Moreover, if humans are so naturally good then how could society (a sum of humans in Rousseau’s theory) be so corrupting and bad? Rousseau’s assertion that throughout the course of human history, development has ‘improved human understanding, while at the same time depraving the species, and making man wicked by making him sociable’ is unfounded because it does not take into account the positive aspects of co-operation within a society. These aspects are identified by Hobbes, who bemoans the absence of industry, farming, navigation, building, knowledge and arts in the ‘State of Nature’ because nobody can trust anyone else . This is much more logical than Rousseau’s theory that society has a bad influence by installing the notions of virtue and vice into the human mind, which eventually corrupts all and enslaves them within society.

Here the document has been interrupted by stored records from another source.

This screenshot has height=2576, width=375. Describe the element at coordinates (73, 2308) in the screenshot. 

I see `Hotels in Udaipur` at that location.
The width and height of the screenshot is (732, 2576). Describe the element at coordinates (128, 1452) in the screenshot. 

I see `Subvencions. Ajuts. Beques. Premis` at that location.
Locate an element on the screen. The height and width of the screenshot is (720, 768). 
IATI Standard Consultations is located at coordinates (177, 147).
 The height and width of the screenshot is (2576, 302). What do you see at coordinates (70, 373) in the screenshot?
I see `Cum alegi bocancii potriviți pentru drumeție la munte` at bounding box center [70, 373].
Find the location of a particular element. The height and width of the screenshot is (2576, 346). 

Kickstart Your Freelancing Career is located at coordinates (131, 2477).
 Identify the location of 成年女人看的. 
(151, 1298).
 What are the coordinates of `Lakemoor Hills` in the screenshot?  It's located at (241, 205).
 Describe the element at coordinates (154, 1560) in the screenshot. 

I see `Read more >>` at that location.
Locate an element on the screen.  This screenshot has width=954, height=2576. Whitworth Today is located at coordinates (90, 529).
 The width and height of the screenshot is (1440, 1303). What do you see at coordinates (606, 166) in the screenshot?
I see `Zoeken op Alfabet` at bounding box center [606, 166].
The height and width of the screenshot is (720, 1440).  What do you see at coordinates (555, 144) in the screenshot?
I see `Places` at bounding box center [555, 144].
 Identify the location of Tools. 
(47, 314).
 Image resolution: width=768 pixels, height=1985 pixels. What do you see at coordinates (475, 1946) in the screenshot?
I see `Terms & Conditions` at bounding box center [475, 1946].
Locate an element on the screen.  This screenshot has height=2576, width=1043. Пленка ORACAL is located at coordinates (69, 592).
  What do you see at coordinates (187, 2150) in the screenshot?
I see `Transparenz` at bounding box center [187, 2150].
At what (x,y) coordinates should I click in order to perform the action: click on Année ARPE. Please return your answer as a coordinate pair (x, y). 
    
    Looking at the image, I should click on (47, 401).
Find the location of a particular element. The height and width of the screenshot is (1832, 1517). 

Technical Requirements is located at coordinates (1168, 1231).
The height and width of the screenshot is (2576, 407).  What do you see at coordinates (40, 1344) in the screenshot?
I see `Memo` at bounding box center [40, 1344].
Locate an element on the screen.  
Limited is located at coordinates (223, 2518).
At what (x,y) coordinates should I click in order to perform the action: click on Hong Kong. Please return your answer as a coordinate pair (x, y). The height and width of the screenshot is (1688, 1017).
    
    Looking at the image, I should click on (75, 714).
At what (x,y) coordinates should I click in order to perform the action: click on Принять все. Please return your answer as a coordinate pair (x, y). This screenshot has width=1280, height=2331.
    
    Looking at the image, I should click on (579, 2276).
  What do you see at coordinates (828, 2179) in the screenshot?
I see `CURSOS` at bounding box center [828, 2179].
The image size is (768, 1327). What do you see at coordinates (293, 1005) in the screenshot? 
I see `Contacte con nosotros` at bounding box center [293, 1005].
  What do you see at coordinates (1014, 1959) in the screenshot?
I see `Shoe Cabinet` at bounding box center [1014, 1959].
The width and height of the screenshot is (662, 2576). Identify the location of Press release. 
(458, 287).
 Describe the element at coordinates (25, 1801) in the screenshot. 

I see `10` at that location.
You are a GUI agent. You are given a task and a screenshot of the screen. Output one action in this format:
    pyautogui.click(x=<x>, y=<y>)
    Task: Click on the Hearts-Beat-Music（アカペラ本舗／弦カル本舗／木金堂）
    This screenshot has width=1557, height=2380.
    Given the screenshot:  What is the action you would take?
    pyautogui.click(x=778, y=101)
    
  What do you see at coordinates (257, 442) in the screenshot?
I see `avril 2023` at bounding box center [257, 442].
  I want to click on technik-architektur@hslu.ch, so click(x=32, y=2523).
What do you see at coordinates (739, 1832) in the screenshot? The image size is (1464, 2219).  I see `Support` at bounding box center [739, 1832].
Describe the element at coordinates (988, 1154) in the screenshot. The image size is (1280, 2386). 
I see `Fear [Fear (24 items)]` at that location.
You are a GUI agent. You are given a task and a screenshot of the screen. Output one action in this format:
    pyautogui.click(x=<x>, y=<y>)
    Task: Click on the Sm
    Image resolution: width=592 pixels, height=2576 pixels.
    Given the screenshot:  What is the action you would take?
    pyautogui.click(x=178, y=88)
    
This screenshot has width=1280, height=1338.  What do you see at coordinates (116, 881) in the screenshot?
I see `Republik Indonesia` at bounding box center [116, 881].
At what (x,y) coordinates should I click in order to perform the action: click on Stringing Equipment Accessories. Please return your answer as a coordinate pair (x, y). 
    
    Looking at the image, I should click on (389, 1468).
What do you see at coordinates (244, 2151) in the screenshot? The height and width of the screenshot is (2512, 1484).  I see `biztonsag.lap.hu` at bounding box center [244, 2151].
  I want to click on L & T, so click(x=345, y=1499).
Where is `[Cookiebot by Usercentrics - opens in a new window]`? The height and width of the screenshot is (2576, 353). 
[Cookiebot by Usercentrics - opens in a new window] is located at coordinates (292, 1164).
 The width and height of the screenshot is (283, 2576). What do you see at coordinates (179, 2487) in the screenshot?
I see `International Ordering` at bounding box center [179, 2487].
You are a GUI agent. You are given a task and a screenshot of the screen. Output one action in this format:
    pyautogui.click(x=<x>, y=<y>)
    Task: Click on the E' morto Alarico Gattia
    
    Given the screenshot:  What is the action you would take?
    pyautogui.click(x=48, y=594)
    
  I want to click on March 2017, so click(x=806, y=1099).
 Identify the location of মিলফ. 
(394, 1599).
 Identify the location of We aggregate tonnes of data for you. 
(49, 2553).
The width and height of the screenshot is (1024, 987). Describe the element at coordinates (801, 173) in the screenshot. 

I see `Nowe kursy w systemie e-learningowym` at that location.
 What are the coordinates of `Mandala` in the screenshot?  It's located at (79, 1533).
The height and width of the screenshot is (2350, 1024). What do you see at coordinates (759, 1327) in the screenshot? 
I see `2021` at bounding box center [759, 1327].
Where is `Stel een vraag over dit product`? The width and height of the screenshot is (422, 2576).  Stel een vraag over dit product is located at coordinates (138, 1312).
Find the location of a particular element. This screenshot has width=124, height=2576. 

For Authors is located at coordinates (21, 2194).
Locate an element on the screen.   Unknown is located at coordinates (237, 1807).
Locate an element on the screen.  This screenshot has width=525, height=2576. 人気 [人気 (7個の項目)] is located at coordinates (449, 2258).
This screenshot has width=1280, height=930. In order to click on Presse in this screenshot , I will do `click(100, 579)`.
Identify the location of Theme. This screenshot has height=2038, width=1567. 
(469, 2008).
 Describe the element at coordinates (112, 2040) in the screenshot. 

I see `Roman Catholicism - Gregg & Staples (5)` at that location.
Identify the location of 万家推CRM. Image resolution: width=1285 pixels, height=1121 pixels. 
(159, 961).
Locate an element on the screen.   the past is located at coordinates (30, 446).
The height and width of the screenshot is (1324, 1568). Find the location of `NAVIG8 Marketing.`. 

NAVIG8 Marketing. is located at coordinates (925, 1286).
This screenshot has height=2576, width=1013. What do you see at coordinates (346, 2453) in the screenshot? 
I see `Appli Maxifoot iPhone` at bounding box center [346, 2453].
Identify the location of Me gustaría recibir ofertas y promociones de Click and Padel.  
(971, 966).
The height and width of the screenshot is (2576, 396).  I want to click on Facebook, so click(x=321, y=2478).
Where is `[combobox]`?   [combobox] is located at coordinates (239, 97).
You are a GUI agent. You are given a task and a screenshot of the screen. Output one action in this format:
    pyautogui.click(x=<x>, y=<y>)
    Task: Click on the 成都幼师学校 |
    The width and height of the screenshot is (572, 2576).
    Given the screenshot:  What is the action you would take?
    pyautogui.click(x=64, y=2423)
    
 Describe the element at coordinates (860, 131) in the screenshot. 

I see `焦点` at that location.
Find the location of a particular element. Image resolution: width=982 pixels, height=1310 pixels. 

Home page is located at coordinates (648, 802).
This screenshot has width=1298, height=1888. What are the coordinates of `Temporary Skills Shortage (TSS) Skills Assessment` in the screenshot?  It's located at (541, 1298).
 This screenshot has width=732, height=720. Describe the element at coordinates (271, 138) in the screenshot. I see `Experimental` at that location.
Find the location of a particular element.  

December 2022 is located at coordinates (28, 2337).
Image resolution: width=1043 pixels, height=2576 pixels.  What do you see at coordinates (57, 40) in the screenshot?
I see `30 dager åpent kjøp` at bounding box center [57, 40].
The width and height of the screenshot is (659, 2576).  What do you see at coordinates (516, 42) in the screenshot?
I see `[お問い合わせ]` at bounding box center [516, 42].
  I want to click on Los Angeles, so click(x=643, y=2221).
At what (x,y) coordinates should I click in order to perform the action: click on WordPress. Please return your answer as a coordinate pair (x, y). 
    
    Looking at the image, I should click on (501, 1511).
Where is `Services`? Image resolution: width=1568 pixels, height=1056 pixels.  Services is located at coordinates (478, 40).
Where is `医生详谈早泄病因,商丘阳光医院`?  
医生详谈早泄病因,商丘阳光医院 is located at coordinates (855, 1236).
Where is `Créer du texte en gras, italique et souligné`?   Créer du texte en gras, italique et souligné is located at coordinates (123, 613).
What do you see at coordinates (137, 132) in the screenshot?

Rousseau has been accused of ‘armchair anthropology’, as there is little evidence to support his ‘State of Nature’, and even doubt about the reasoning through which he arrives at such a peaceful conclusion. If Rousseau’s ‘natural man’ is compared to an animal, because ‘he’ exhibits no language, understanding of ‘himself’ or beliefs, then it would be expected that animals would be living together peacefully as they have not been subjected to the ‘corruption of society’. However evidence would show that the opposite is true, and that in a ‘State of Nature’ animals are very territorial and very aggressive towards each other – a situation resembling Hobbes’ theory far more than that of Rousseau. It is therefore incredibly naïve to expect that ‘natural men’ would live peacefully with each other and far more likely that they would be concerned with self-preservation and taking advantage of others to benefit themselves.
Although both theories definitely have their flaws, Hobbes being very cynical in his view of human nature and Rousseau being very naïve, it is obvious that Rousseau has created an idealistic ‘State of Nature’ which is not only impractical in its creation, but also clearly unfounded in its belief that humans are naturally peaceful beings, and it is society which corrupts them. Hobbes’ rather violent and potentially cynical ‘State of Nature’ and his analysis of human nature as a whole is therefore much more realistic. The violent nature of his theory is more evident in the examples of ‘natural states’ we see today, whether they are in the animal kingdom or in turbulent international relations.
Barash, David. Ideas of Human Nature: from the Bhagavad Gita to Sociobiology, Prentice Hall, New Jersey, 1998.
Hobbes, Thomas. Leviathan: introduction by A. D. Lindsay, J. M. Dent, London, 1934.
Manicas, Peter T. The Death of the State, Capricorn Books, New York, 1974.
Rousseau, Jean-Jacques. A Discourse on the Origins of Inequality: with introduction and notes by Maurice Cranston, Penguin Books, Harmondsworth, 1984.
Trigg, Roger. Ideas of Human Nature, Blackwell, Oxford, 1988.